DescriptionOnline streaming is one of the most popular services available over the Internet. Today video is increasingly consumed over wireless networks with their far higher packet loss rate compared with wired networks. It generates video impairments that degrade user experience.
We studied video impairments caused by packet losses with a realistic setting. We found that viewers prefer high-resolution videos with some impairments to smooth low-resolution videos. It disagrees with the HTTP adaptive streaming protocol, which sacrifices resolution for smoothness.

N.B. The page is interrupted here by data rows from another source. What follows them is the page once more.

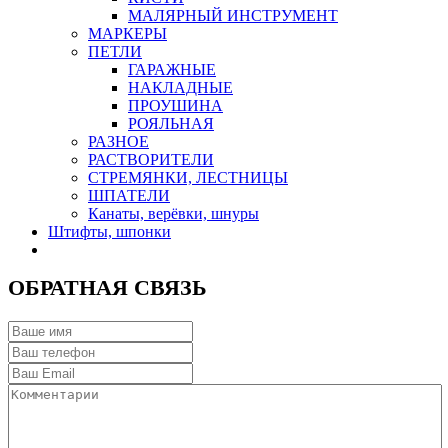
МАЛЯРНЫЙ ИНСТРУМЕНТ
МАРКЕРЫ
ПЕТЛИ
ГАРАЖНЫЕ
НАКЛАДНЫЕ
ПРОУШИНА
РОЯЛЬНАЯ
РАЗНОЕ
РАСТВОРИТЕЛИ
СТРЕМЯНКИ, ЛЕСТНИЦЫ
ШПАТЕЛИ
Канаты, верёвки, шнуры
Штифты, шпонки
ОБРАТНАЯ СВЯЗЬ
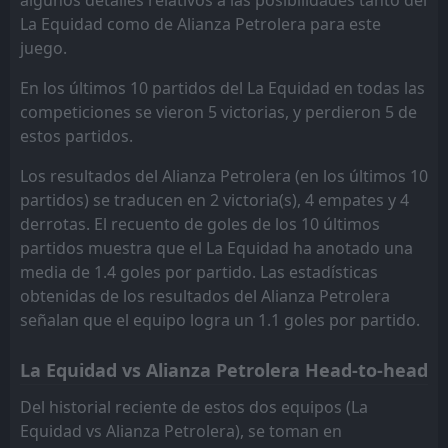
Deportivo Pereira
Junior
15
17
0
1
0
0
0
0
0
1
0
0
La Equidad como de Alianza Petrolera para este
juego.
Cucuta
La Equidad
16
11
0
0
0
0
0
0
0
0
0
0
En los últimos 10 partidos del La Equidad en todas las
Junior
Alianza Petrolera
17
14
1
0
0
0
0
0
1
0
0
0
competiciones se vieron 5 victorias, y perdieron 5 de
Deportivo Pasto
Santa Fe
18
13
1
1
0
0
0
0
1
1
0
0
estos partidos.
Jaguares
Deportivo Cali
19
10
1
1
0
0
0
0
1
1
0
0
Los resultados del Alianza Petrolera (en los últimos 10
partidos) se traducen en 2 victoria(s), 4 empates y 4
Chico
Chico
20
20
0
1
0
0
0
0
0
1
0
0
derrotas. El recuento de goles de los 10 últimos
partidos muestra que el La Equidad ha anotado una
media de 1.4 goles por partido. Las estadísticas
obtenidas de los resultados del Alianza Petrolera
señalan que el equipo logra un 1.1 goles por partido.
La Equidad vs Alianza Petrolera Head-to-head
Del historial reciente de estos dos equipos (La
Equidad vs Alianza Petrolera), se toman en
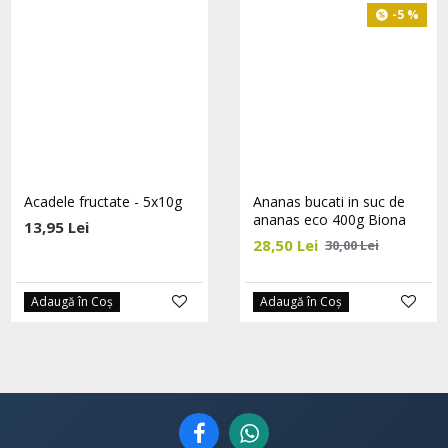
-5 %
-5 %
Acadele fructate - 5x10g
Bomboane cu miere de
Ananas bucati in suc de
Manuka MGO +150 eco
ananas eco 400g Biona
13,95 Lei
30g HOYER
28,50 Lei
30,00 Lei
19,00 Lei
20,00 Lei
Adaugă în Coş
Adaugă în Coş
Adaugă în Coş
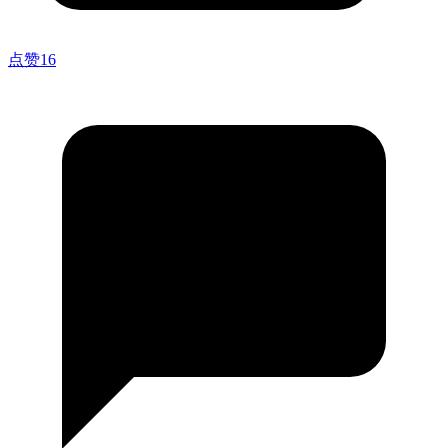
点赞
16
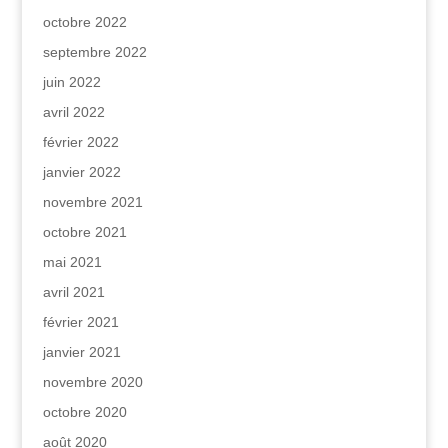
octobre 2022
septembre 2022
juin 2022
avril 2022
février 2022
janvier 2022
novembre 2021
octobre 2021
mai 2021
avril 2021
février 2021
janvier 2021
novembre 2020
octobre 2020
août 2020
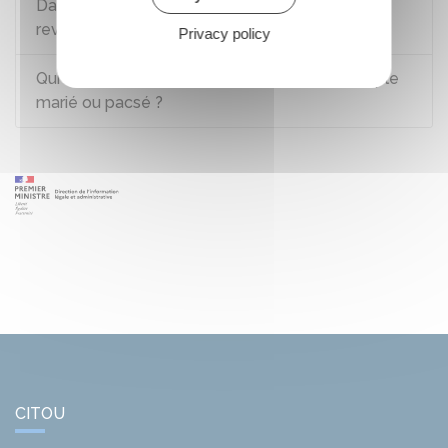
Dans quel délai un supplément d'impôt sur le
revenu peut-il être réclamé ?
Privacy policy
Qui doit régler les dettes fiscales dans un couple
marié ou pacsé ?
CITOU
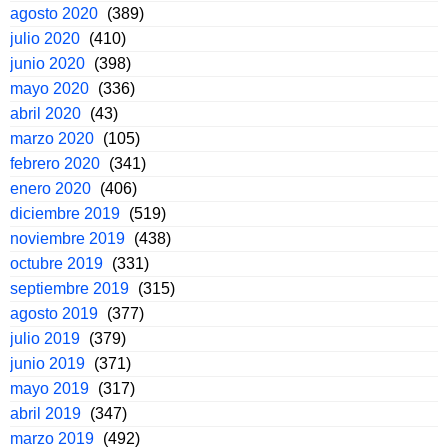
agosto 2020
(389)
julio 2020
(410)
junio 2020
(398)
mayo 2020
(336)
abril 2020
(43)
marzo 2020
(105)
febrero 2020
(341)
enero 2020
(406)
diciembre 2019
(519)
noviembre 2019
(438)
octubre 2019
(331)
septiembre 2019
(315)
agosto 2019
(377)
julio 2019
(379)
junio 2019
(371)
mayo 2019
(317)
abril 2019
(347)
marzo 2019
(492)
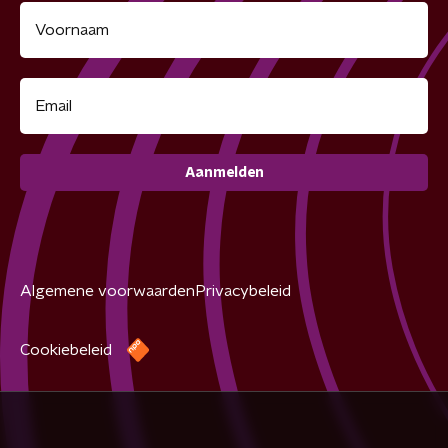
Aanmelden
Algemene voorwaarden
Privacybeleid
Cookiebeleid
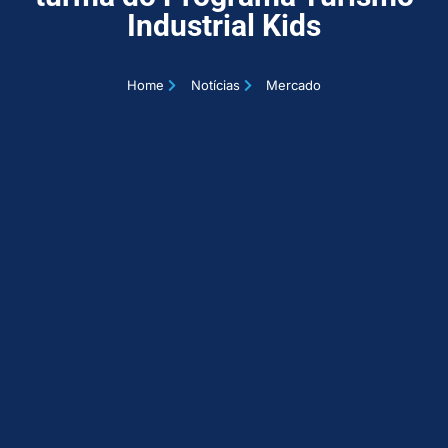
Industrial Kids
Home
Notícias
Mercado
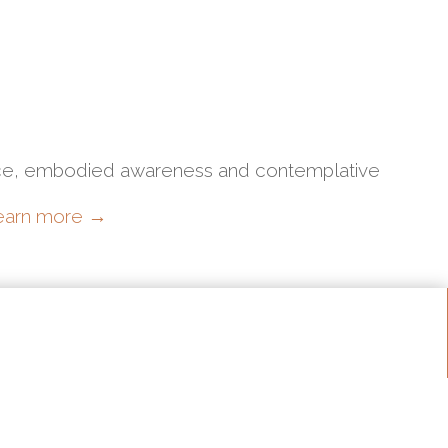
ctice, embodied awareness and contemplative
earn more
→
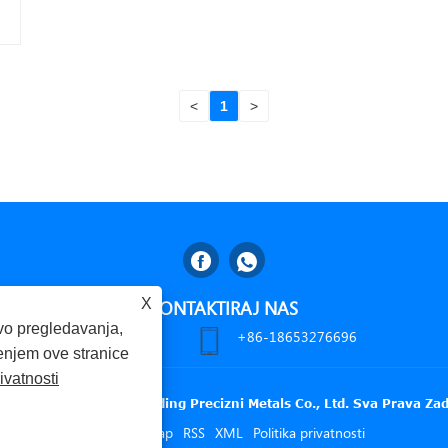
<
1
>
X
KONTAKTIRAJ NAS
vo pregledavanja,
a Shandong, Kina
+86-18653276696
štenjem ove stranice
rivatnosti
ght © 2025 Gaomi Huading Precizni Metals Co., Ltd. Sva Prava Za
Links
Sitemap
RSS
XML
Politika privatnosti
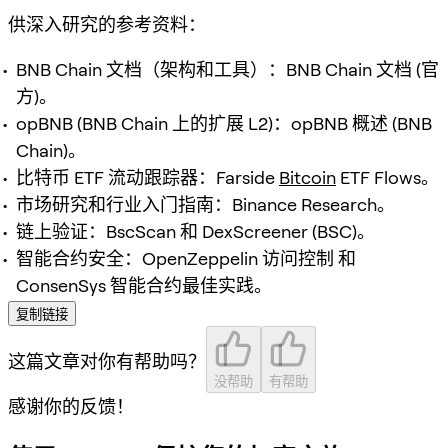
供深入研究的参考资料：
BNB Chain 文档（架构和工具）：BNB Chain 文档 (官
方)。
opBNB (BNB Chain 上的扩展 L2)：opBNB 概述 (BNB
Chain)。
比特币 ETF 流动跟踪器：Farside
Bitcoin
ETF Flows。
市场研究和行业入门指南：Binance Research。
链上验证：BscScan 和 DexScreener (BSC)。
智能合约安全：OpenZeppelin 访问控制 和
ConsenSys 智能合约最佳实践。
复制链接
这篇文章对你有帮助吗？
没帮助
有帮助
感谢你的反馈！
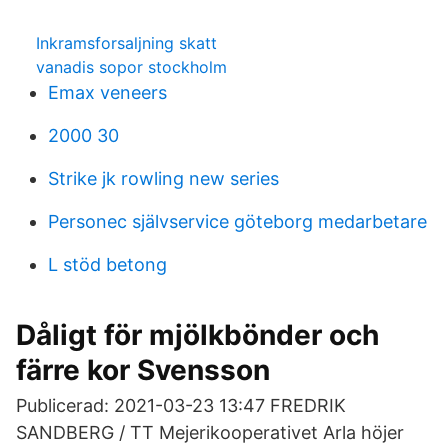
Inkramsforsaljning skatt
vanadis sopor stockholm
Emax veneers
2000 30
Strike jk rowling new series
Personec självservice göteborg medarbetare
L stöd betong
Dåligt för mjölkbönder och
färre kor Svensson
Publicerad: 2021-03-23 13:47 FREDRIK
SANDBERG / TT Mejerikooperativet Arla höjer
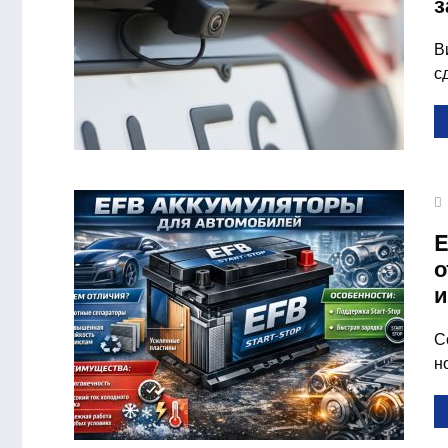
з
В
с
E
о
и
С
н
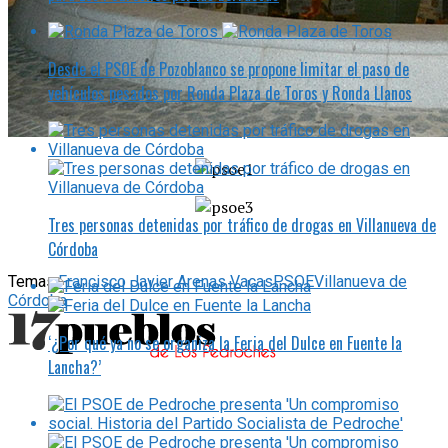
Desde el PSOE de Pozoblanco se propone limitar el paso de
vehículos pesados por Ronda Plaza de Toros y Ronda Llanos
Tres personas detenidas por tráfico de drogas en Villanueva de
Córdoba
Temas:
Francisco Javier Arenas Vacas
PSOE
Villanueva de
Córdoba
‘¿Por qué ya no se organiza la Feria del Dulce en Fuente la
Lancha?’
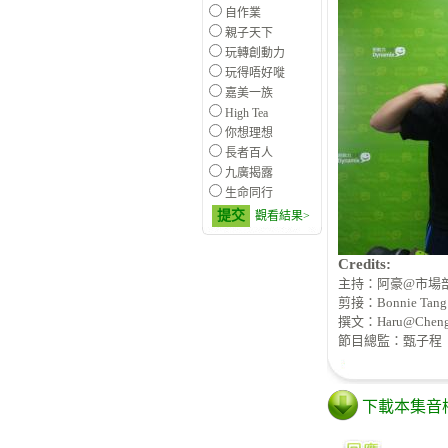
自作業
親子天下
玩轉創動力
玩得唔好嘥
嘉美一族
High Tea
你想理想
長者百人
九廣揭露
生命同行
提交
觀看結果>
Credits:
主持：阿豪@市場
剪接：Bonnie Tang
撰文：Haru@Cheng 
節目總監：甄子程
下載本集音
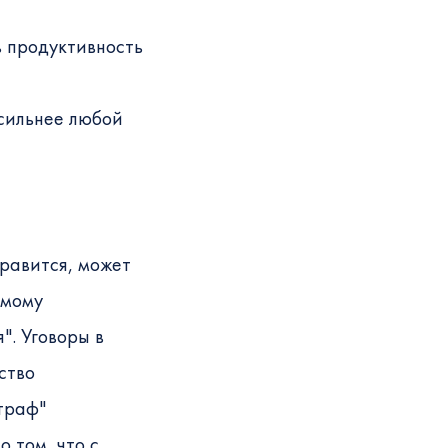
ть продуктивность
сильнее любой
нравится, может
амому
. Уговоры в
ство
траф"
 том, что с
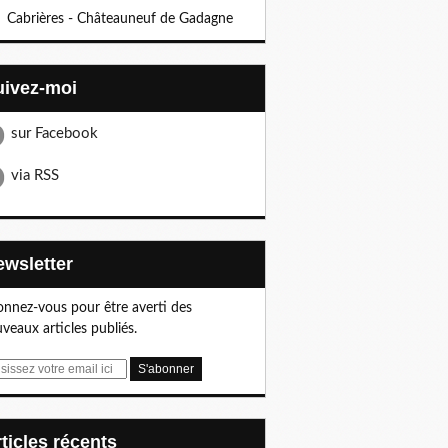
Cabrières - Châteauneuf de Gadagne
Suivez-moi
sur Facebook
via RSS
Newsletter
nnez-vous pour être averti des
veaux articles publiés.
articles récents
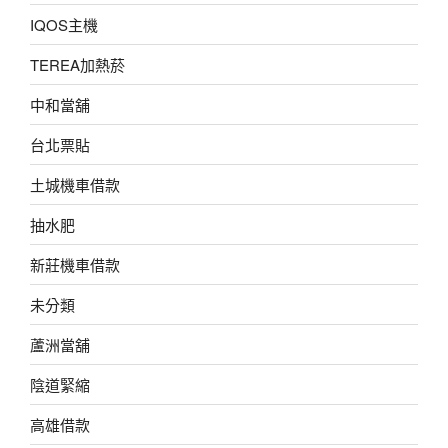
IQOS主機
TEREA加熱菸
中和當舖
台北票貼
土城機車借款
抽水肥
新莊機車借款
未分類
蘆洲當舖
陰道緊縮
高雄借款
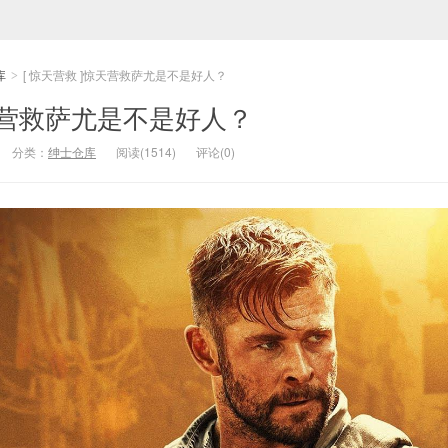
库
[ 惊天营救 ]惊天营救萨尤是不是好人？
>
惊天营救萨尤是不是好人？
分类：
绅士仓库
阅读(1514)
评论(0)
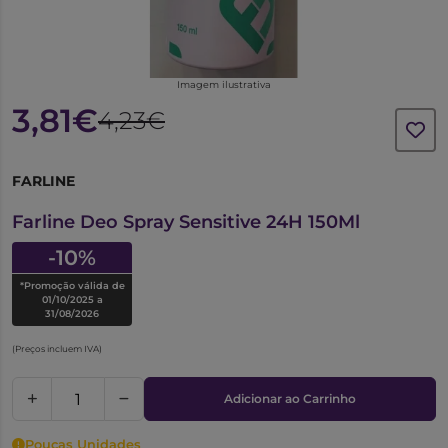
Imagem ilustrativa
3,81€
4,23€
FARLINE
6608240
Farline Deo Spray Sensitive 24H 150Ml
-10%
*Promoção válida de
01/10/2025 a
31/08/2026
(Preços incluem IVA)
Adicionar ao Carrinho
Poucas Unidades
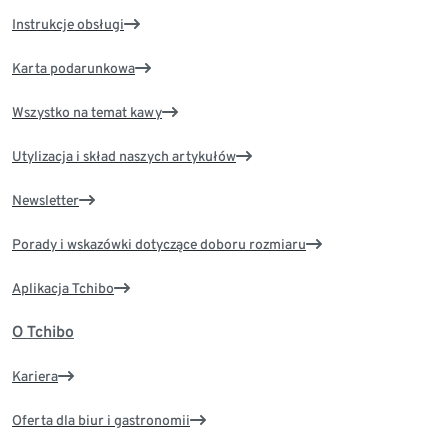
Instrukcje obsługi
Karta podarunkowa
Wszystko na temat kawy
Utylizacja i skład naszych artykułów
Newsletter
Porady i wskazówki dotyczące doboru rozmiaru
Aplikacja Tchibo
O Tchibo
Kariera
Oferta dla biur i gastronomii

Additionally, viewers ignore some short impairments and feel that block-artifacts impairment occurring after a freeze is acceptable. We are the first to reveal that impairment occurrence order and inter-impairment interval length influence user experience differently. These findings show the feasibility of improving user experience by reordering and balancing impairment occurrences.
In addition, we conducted experiments on observing users streaming video viewing behaviors under packet loss wireless networks. We have observed nine types of behaviors including system level behaviors and video player level behaviors. We noticed that low video quality and perceivable video impairments are key factors to motivate users take actions and users usually choose behaviors they believe can improve viewing experience. Also, the sequence of behaviors user has taken follows some particular orders. According to these observations, we propose a novel user video watching behavior prediction model that achieves 94.7% accuracy. Moreover, we created cognitive models that explain how video quality variations and human memories play roles in users’ behavior decision making. Findings show the feasibility of improving user experience by reordering and balancing impairment occurrences.
Our study results and the user behavior prediction model provide promising ideas and tools for enhancing user experience under crowded networks where video impairments are unavoidable and optimizing network resource and user management via human engineering.